WHAT THE TASK ASKS: Go through the listing and pick out each line with the word "查看计价规则" in it.
[LISTED ENTRIES Boundary: Start]
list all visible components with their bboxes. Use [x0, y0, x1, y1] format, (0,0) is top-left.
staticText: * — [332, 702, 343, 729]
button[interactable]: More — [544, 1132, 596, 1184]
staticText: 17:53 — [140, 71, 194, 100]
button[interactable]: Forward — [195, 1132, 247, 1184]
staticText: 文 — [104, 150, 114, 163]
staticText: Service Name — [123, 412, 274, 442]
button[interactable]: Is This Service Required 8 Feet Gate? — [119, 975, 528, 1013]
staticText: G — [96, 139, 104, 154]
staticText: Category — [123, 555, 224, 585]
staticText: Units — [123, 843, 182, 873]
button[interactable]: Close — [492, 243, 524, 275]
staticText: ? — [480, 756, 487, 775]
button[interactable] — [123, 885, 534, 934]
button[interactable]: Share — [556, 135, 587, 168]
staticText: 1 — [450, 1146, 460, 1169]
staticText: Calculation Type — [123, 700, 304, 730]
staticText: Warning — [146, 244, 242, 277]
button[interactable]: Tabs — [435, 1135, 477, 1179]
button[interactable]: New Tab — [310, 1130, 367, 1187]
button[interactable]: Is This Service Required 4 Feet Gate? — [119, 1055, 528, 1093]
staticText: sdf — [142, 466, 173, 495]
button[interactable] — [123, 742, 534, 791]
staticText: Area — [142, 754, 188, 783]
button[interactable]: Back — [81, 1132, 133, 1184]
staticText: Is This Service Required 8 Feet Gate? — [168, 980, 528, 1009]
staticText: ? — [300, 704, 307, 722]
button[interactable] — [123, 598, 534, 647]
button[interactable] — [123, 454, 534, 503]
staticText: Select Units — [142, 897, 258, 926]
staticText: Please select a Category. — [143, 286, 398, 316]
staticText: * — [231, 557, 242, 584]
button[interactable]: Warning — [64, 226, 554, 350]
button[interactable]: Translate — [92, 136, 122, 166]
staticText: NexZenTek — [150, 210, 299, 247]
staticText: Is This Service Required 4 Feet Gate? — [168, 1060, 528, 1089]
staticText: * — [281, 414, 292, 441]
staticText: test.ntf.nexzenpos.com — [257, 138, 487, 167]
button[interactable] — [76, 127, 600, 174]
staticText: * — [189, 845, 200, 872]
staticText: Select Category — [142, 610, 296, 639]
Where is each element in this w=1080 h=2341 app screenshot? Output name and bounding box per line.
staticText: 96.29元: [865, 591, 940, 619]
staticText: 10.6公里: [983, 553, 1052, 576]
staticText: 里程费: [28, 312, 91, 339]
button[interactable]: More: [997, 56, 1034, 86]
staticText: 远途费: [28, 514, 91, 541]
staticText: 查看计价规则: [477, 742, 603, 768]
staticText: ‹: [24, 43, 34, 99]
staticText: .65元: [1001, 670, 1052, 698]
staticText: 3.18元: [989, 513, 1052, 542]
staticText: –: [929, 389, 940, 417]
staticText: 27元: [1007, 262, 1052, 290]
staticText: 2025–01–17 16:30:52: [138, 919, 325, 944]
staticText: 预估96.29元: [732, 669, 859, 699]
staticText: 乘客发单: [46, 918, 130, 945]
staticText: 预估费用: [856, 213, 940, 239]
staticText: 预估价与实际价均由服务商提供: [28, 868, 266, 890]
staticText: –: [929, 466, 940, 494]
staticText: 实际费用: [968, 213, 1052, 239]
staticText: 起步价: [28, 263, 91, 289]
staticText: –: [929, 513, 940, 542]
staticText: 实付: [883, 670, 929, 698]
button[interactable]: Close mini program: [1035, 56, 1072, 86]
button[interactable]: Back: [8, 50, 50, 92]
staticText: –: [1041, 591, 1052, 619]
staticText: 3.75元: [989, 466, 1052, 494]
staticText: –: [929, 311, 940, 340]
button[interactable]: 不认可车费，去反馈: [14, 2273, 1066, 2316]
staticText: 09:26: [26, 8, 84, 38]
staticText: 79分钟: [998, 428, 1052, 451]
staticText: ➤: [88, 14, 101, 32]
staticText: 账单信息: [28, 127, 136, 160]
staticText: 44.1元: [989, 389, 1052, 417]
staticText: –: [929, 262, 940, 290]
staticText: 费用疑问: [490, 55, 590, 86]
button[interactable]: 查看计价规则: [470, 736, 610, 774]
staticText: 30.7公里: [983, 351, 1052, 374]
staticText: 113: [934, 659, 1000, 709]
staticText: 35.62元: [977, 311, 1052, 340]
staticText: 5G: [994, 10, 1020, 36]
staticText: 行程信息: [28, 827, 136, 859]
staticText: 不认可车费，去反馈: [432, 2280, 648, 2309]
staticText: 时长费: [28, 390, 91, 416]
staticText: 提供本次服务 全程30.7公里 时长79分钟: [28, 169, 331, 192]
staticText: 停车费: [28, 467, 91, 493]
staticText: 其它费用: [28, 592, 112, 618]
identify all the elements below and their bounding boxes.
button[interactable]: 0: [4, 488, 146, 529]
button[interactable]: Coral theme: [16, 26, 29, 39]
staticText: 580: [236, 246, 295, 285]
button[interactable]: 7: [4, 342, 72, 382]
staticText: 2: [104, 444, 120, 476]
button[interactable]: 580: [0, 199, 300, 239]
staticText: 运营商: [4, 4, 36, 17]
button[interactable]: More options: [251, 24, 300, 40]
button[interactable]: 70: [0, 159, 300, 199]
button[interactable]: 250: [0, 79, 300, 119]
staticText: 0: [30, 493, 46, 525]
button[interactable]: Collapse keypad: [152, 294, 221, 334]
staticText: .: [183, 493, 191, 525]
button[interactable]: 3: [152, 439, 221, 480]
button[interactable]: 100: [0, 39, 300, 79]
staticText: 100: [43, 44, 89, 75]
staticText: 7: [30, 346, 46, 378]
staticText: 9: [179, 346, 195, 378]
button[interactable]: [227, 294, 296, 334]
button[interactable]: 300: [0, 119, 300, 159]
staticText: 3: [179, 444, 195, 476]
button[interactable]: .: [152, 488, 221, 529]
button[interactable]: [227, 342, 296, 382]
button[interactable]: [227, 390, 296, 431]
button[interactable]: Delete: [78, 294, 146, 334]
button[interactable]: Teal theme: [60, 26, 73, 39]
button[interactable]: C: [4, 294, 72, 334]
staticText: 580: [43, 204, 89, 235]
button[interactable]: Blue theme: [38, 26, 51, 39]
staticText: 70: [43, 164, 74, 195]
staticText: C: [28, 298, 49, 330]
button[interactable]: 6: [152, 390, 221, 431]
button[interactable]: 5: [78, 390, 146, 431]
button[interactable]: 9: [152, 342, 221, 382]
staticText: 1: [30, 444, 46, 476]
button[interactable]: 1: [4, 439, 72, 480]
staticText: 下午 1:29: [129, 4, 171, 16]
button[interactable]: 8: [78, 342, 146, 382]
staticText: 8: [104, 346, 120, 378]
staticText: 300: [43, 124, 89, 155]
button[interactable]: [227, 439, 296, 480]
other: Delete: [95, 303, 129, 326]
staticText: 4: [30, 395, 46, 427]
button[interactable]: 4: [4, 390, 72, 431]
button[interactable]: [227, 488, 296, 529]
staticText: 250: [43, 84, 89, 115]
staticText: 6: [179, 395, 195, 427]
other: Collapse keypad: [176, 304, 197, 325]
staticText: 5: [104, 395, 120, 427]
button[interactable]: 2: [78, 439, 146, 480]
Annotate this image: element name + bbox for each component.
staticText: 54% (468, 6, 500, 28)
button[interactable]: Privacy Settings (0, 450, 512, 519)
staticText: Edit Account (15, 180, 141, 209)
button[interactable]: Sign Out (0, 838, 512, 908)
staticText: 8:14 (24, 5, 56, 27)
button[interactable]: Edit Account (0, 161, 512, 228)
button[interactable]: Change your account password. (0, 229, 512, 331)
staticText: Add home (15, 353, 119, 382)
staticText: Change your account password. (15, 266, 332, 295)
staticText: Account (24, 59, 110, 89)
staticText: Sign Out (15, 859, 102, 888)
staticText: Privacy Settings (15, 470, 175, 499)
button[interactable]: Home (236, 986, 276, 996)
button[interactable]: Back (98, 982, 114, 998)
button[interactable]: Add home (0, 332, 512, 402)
[LISTED ENTRIES Boundary: End]
EXPECTED ANSWER:
staticText: 查看计价规则: [477, 742, 603, 768]
button[interactable]: 查看计价规则: [470, 736, 610, 774]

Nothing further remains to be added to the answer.